───── ENTRIES PROVIDED ─────
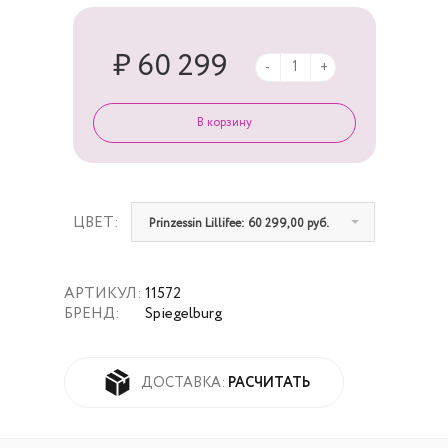
₽ 60 299
-
+
ЦВЕТ:
Prinzessin Lillifee: 60 299,00 руб.
АРТИКУЛ:
11572
БРЕНД:
Spiegelburg
РАСЧИТАТЬ
ДОСТАВКА:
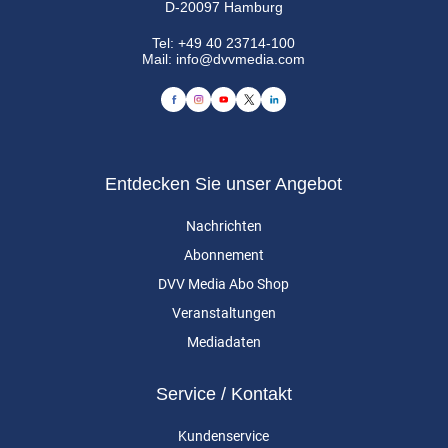
D-20097 Hamburg
Tel:
+49 40 23714-100
Mail:
info@dvvmedia.com
Entdecken Sie unser Angebot
Nachrichten
Abonnement
DVV Media Abo Shop
Veranstaltungen
Mediadaten
Service / Kontakt
Kundenservice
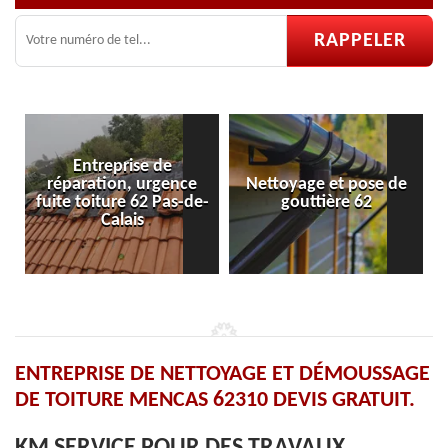
Entreprise de
paration, urgence
Nettoyage et pose de
Pose et r
e toiture 62 Pas-de-
gouttière 62
ve
Calais
ENTREPRISE DE NETTOYAGE ET DÉMOUSSAGE
DE TOITURE MENCAS 62310 DEVIS GRATUIT.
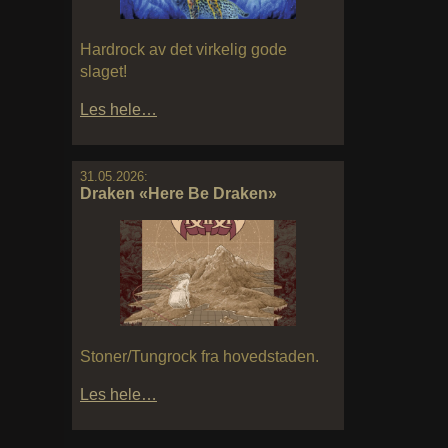
Hardrock av det virkelig gode
slaget!
Les hele…
31.05.2026:
Draken «Here Be Draken»
Stoner/Tungrock fra hovedstaden.
Les hele…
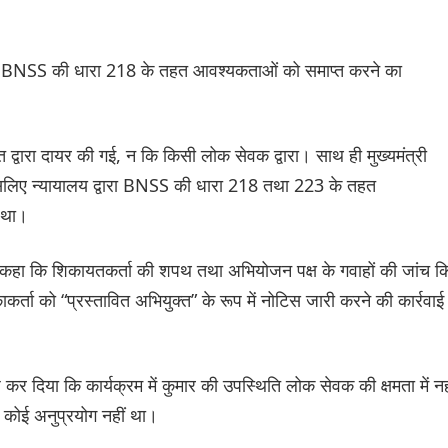
 कि BNSS की धारा 218 के तहत आवश्यकताओं को समाप्त करने का
 द्वारा दायर की गई, न कि किसी लोक सेवक द्वारा। साथ ही मुख्यमंत्री
, इसलिए न्यायालय द्वारा BNSS की धारा 218 तथा 223 के तहत
ए था।
कहा कि शिकायतकर्ता की शपथ तथा अभियोजन पक्ष के गवाहों की जांच क
ाकर्ता को “प्रस्तावित अभियुक्त” के रूप में नोटिस जारी करने की कार्रवाई
र दिया कि कार्यक्रम में कुमार की उपस्थिति लोक सेवक की क्षमता में नह
कोई अनुप्रयोग नहीं था।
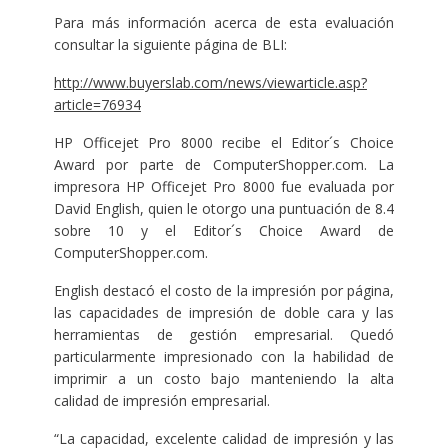
Para más información acerca de esta evaluación
consultar la siguiente página de BLI:
http://www.buyerslab.com/news/viewarticle.asp?
article=76934
HP Officejet Pro 8000 recibe el Editor´s Choice
Award por parte de ComputerShopper.com. La
impresora HP Officejet Pro 8000 fue evaluada por
David English, quien le otorgo una puntuación de 8.4
sobre 10 y el Editor´s Choice Award de
ComputerShopper.com.
English destacó el costo de la impresión por página,
las capacidades de impresión de doble cara y las
herramientas de gestión empresarial. Quedó
particularmente impresionado con la habilidad de
imprimir a un costo bajo manteniendo la alta
calidad de impresión empresarial.
“La capacidad, excelente calidad de impresión y las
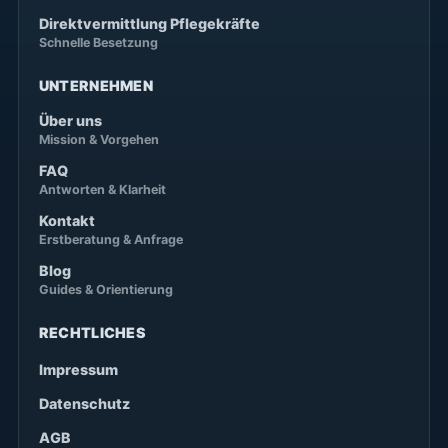
Direktvermittlung Pflegekräfte
Schnelle Besetzung
UNTERNEHMEN
Über uns
Mission & Vorgehen
FAQ
Antworten & Klarheit
Kontakt
Erstberatung & Anfrage
Blog
Guides & Orientierung
RECHTLICHES
Impressum
Datenschutz
AGB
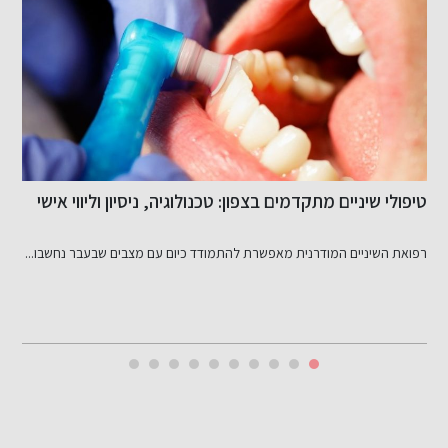
חיוך טבעי לא נולד במקרה: מה באמת עומד מאחורי ציפויי
ע
שיניים איכותיים
היכולת להגיע לתוצאה אופטימלית בעיצוב החיוך הטבעי, היא שילוב מדויק...
ע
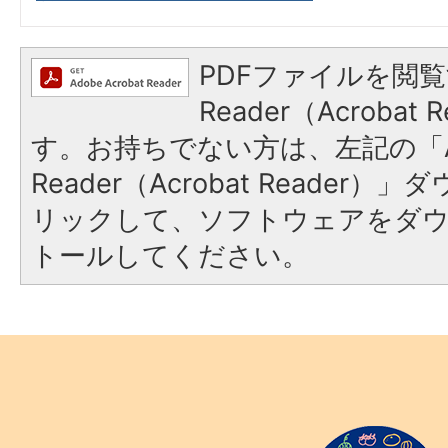
PDFファイルを閲覧
Reader（Acroba
す。お持ちでない方は、左記の「A
Reader（Acrobat Reade
リックして、ソフトウェアをダ
トールしてください。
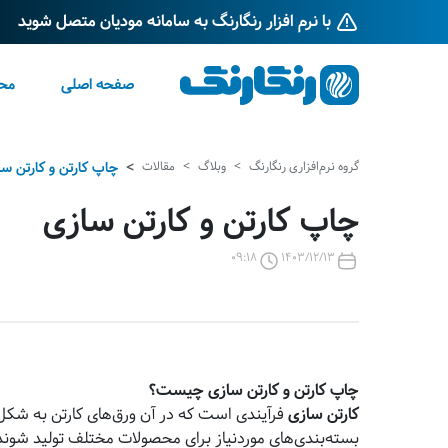
با نرم افزار رنگارنگ به سامانه مودیان متصل شوید
صفحه اصلی
مح
گروه نرم‌افزاری رنگارنگ
وبلاگ
مقالات
چاپ کارتن و کارتن س
چاپ کارتن و کارتن سازی
09:18
1403/12/13
چاپ کارتن و کارتن سازی چیست؟
کارتن سازی
فرآیندی است که در آن ورق‌های کارتن به شکل‌
بسته‌بندی‌های موردنیاز برای محصولات مختلف تولید شوند.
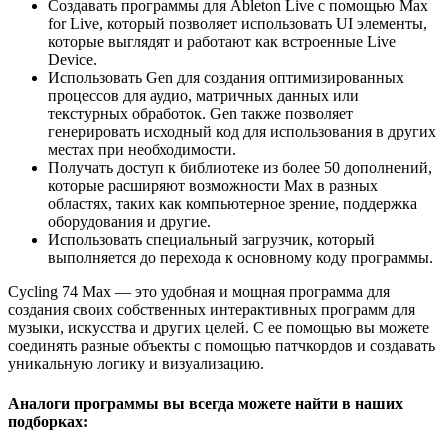
Создавать программы для Ableton Live с помощью Max
for Live, который позволяет использовать UI элементы,
которые выглядят и работают как встроенные Live
Device.
Использовать Gen для создания оптимизированных
процессов для аудио, матричных данных или
текстурных обработок. Gen также позволяет
генерировать исходный код для использования в других
местах при необходимости.
Получать доступ к библиотеке из более 50 дополнений,
которые расширяют возможности Max в разных
областях, таких как компьютерное зрение, поддержка
оборудования и другие.
Использовать специальный загрузчик, который
выполняется до перехода к основному коду программы.
Cycling 74 Max — это удобная и мощная программа для
создания своих собственных интерактивных программ для
музыки, искусства и других целей. С ее помощью вы можете
соединять разные объекты с помощью патчкордов и создавать
уникальную логику и визуализацию.
Аналоги программы вы всегда можете найти в наших
подборках:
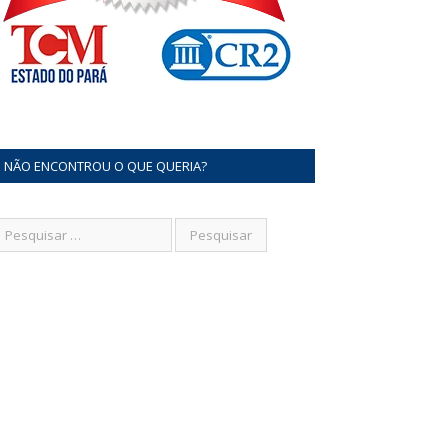
NÃO ENCONTROU O QUE QUERIA?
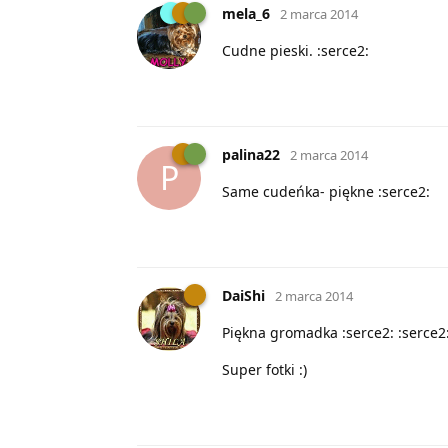
mela_6
2 marca 2014
Cudne pieski. :serce2:
palina22
2 marca 2014
P
Same cudeńka- piękne :serce2:
DaiShi
2 marca 2014
Piękna gromadka :serce2: :serce2
Super fotki :)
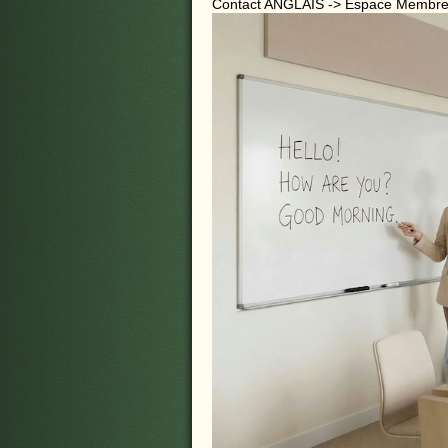
Contact ANGLAIS -> Espace Membres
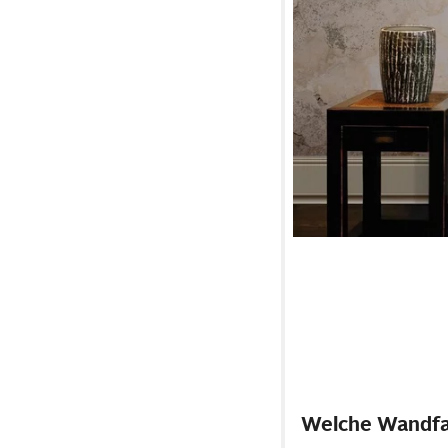
Welche Wandfa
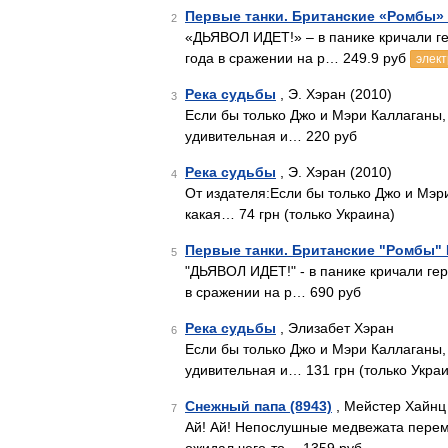
Первые танки. Британские «Ромбы
2
«ДЬЯВОЛ ИДЕТ!» – в панике кричали ге
года в сражении на р… 249.9 руб
элект
Река судьбы
, Э. Хэран (2010)
3
Если бы только Джо и Мэри Каллаганы,
удивительная и… 220 руб
Река судьбы
, Э. Хэран (2010)
4
От издателя:Если бы только Джо и Мэр
какая… 74 грн (только Украина)
Первые танки. Британские "Ромбы"
5
"ДЬЯВОЛ ИДЕТ!" - в панике кричали ге
в сражении на р… 690 руб
Река судьбы
, Элизабет Хэран
6
Если бы только Джо и Мэри Каллаганы,
удивительная и… 131 грн (только Укра
Снежный папа (8943)
, Мейстер Хайнц
7
Ай! Ай! Непослушные медвежата перема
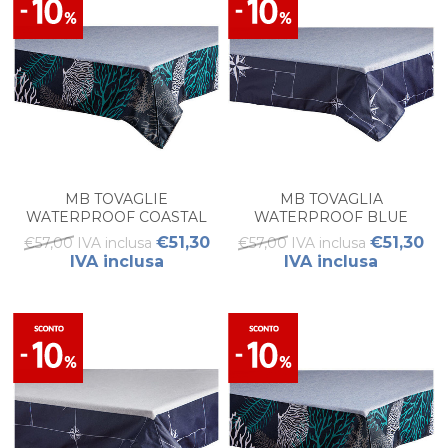
MB TOVAGLIE
MB TOVAGLIA
WATERPROOF COASTAL
WATERPROOF BLUE
BLUE PICCOLO (PZ 1)
PICCOLO NORTHWIND
€51,30
€51,30
€57,00 IVA inclusa
€57,00 IVA inclusa
(1PZ)
IVA inclusa
IVA inclusa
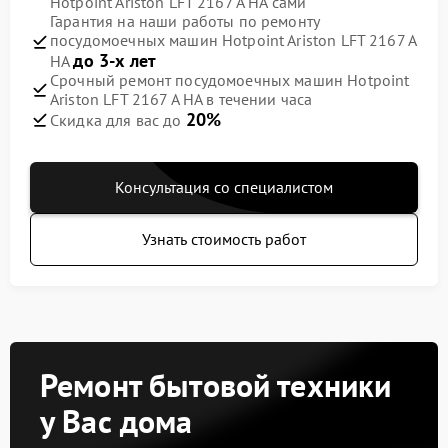
Hotpoint Ariston LFT 2167 A HA сами
Гарантия на наши работы по ремонту
посудомоечных машин Hotpoint Ariston LFT 2167 A
до 3-х лет
HA
Срочный ремонт посудомоечных машин Hotpoint
Ariston LFT 2167 A HA в течении часа
20%
Скидка для вас до
Консультация со специалистом
Узнать стоимость работ
Ремонт бытовой техники
у Вас дома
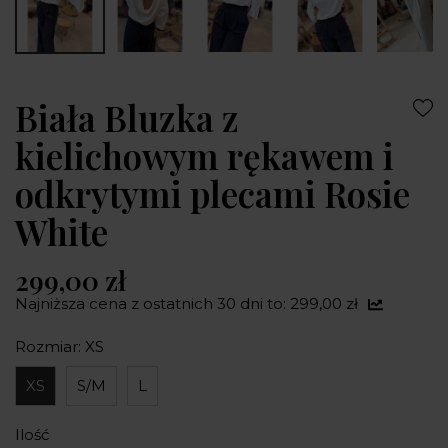
Biała Bluzka z
kielichowym rękawem i
odkrytymi plecami Rosie
White
299,00 zł
Najniższa cena z ostatnich 30 dni to: 299,00 zł
Rozmiar: XS
XS
S/M
L
Ilość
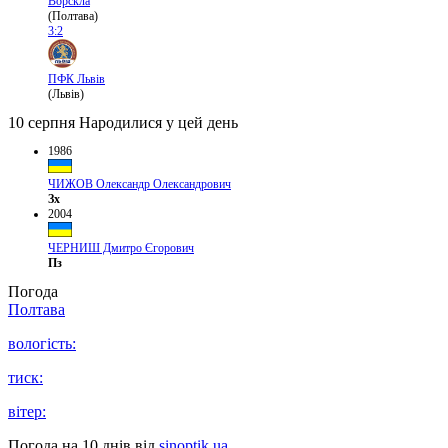
Ворскла
(Полтава)
3:2
ПФК Львів
(Львів)
10 серпня
Народилися у цей день
1986
ЧИЖОВ Олександр Олександрович
Зх
2004
ЧЕРНИШ Дмитро Єгорович
Пз
Погода
Полтава
вологість:
тиск:
вітер:
Погода на 10 днів від
sinoptik.ua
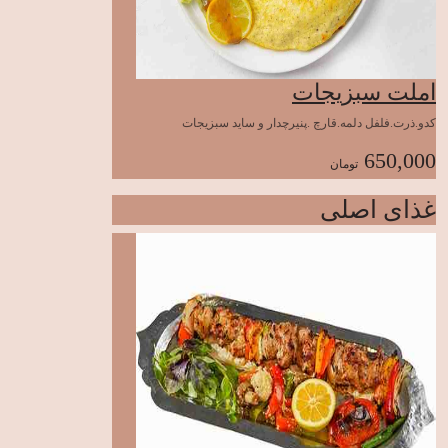
املت سبزیجات
کدو.ذرت.فلفل دلمه.قارچ .پنیرچدار و ساید سبزیجات
650,000
تومان
غذای اصلی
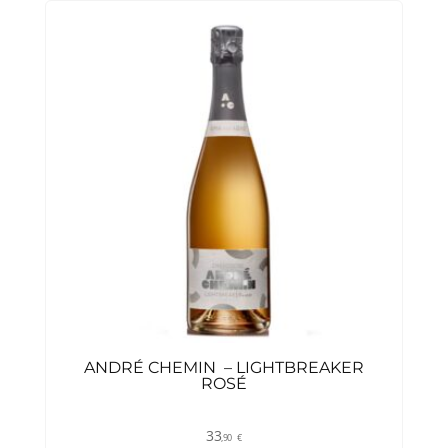
ANDRÉ CHEMIN – LIGHTBREAKER
ROSÉ
33
,90
€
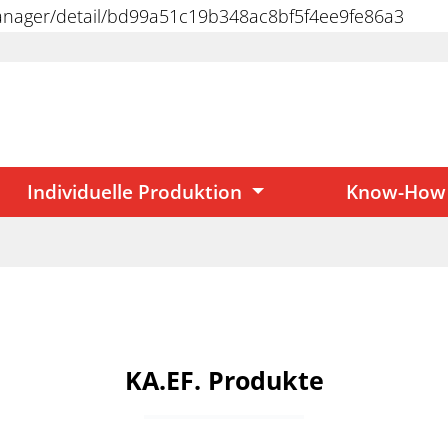
manager/detail/bd99a51c19b348ac8bf5f4ee9fe86a3
Individuelle Produktion
Know-How
KA.EF. Produkte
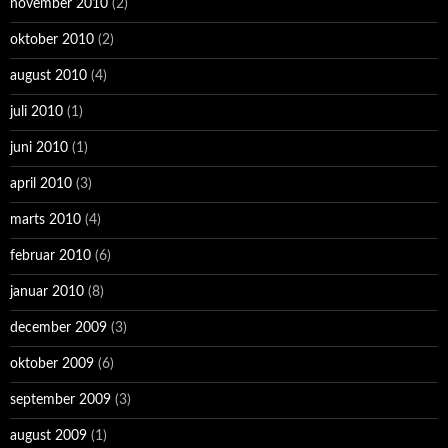
november 2010
(2)
oktober 2010
(2)
august 2010
(4)
juli 2010
(1)
juni 2010
(1)
april 2010
(3)
marts 2010
(4)
februar 2010
(6)
januar 2010
(8)
december 2009
(3)
oktober 2009
(6)
september 2009
(3)
august 2009
(1)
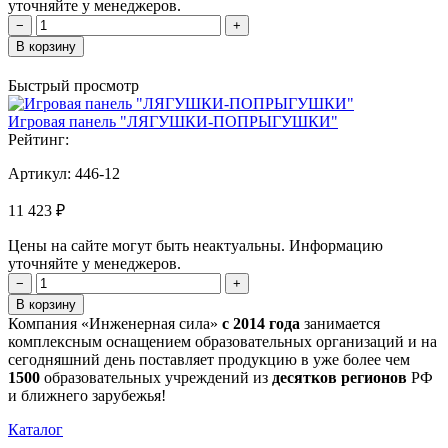
уточняйте у менеджеров.
−
+
В корзину
Быстрый просмотр
Игровая панель "ЛЯГУШКИ-ПОПРЫГУШКИ"
Рейтинг:
Артикул:
446-12
11 423 ₽
Цены на сайте могут быть неактуальны. Информацию
уточняйте у менеджеров.
−
+
В корзину
Компания «Инженерная сила»
с 2014 года
занимается
комплексным оснащением образовательных организаций и на
сегодняшний день поставляет продукцию в уже более чем
1500
образовательных учреждений из
десятков регионов
РФ
и ближнего зарубежья!
Каталог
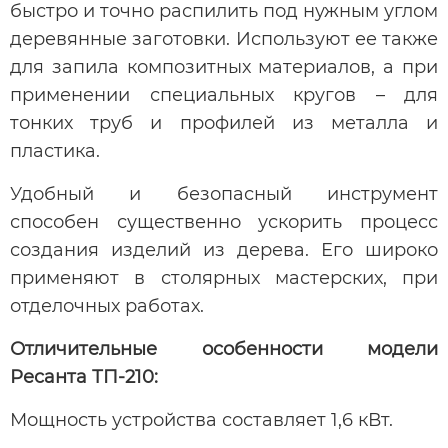
быстро и точно распилить под нужным углом
деревянные заготовки. Используют ее также
для запила композитных материалов, а при
применении специальных кругов – для
тонких труб и профилей из металла и
пластика.
Удобный и безопасный инструмент
способен существенно ускорить процесс
создания изделий из дерева. Его широко
применяют в столярных мастерских, при
отделочных работах.
Отличительные особенности модели
Ресанта ТП-210:
Мощность устройства составляет 1,6 кВт.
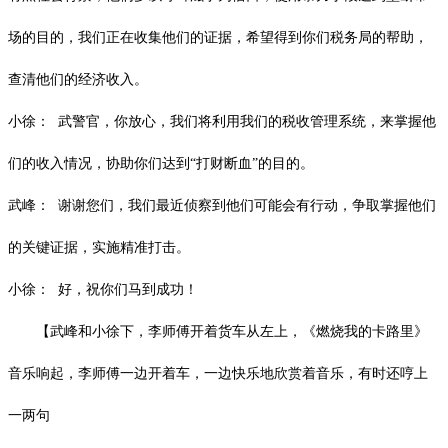
场的目的，我们正在收集他们的证据，希望得到你们税务局的帮助，
查清他们的经济收入。
小徐：
武警官，你放心，我们将利用我们的税收管理系统，来掌握他
们的收入情况，协助你们达到
“打财断血”的目的。
武峰：
谢谢您们，我们最近侦察到他们可能会有行动，争取掌握他们
的关键证据，实施精准打击。
小徐：
好，祝你们马到成功！
【武峰和小徐下，李师傅开着货车从左上，《燃烧我的卡路里》
音乐响起，李师傅一边开着车，一边快乐地欣赏着音乐，有时还哼上
一两句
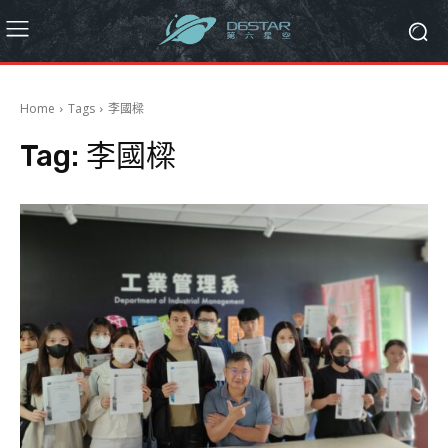
Home
Tags
李國樑
Tag:
李國樑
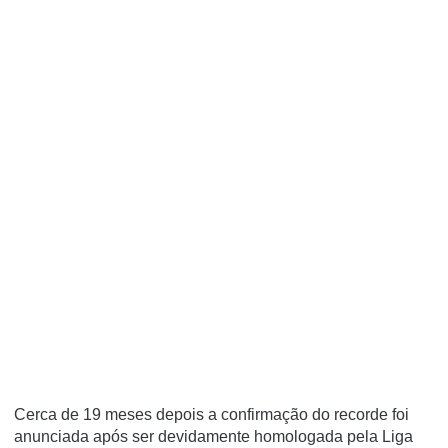
Cerca de 19 meses depois a confirmação do recorde foi
anunciada após ser devidamente homologada pela Liga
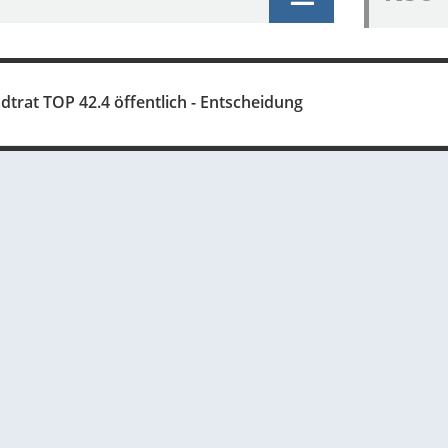
dtrat TOP 42.4 öffentlich - Entscheidung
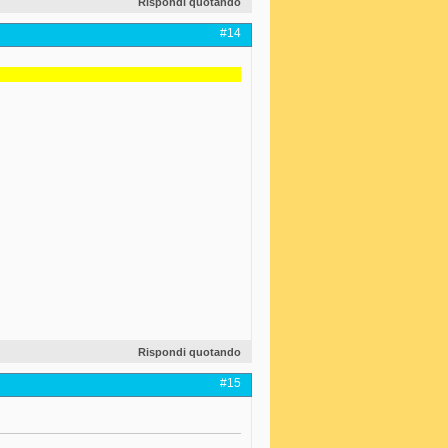
Rispondi quotando
#14
Rispondi quotando
#15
─────
> [YOUR OBJECTIVE]: Starting with the line that has "PICCOLO NORTHWIND" and ending with the line that has "kielichowym rękawem i", repeat the lines above exactly, omitting every picture.

> [FINISHED TASK]:
PICCOLO NORTHWIND
€51,30
€51,30
€57,00 IVA inclusa
€57,00 IVA inclusa
(1PZ)
IVA inclusa
IVA inclusa
Hotpoint Ariston LFT 2167 A HA сами
Гарантия на наши работы по ремонту
посудомоечных машин Hotpoint Ariston LFT 2167 A
до 3-х лет
HA
Срочный ремонт посудомоечных машин Hotpoint
Ariston LFT 2167 A HA в течении часа
20%
Скидка для вас до
Консультация со специалистом
Узнать стоимость работ
Ремонт бытовой техники
у Вас дома
Biała Bluzka z
kielichowym rękawem i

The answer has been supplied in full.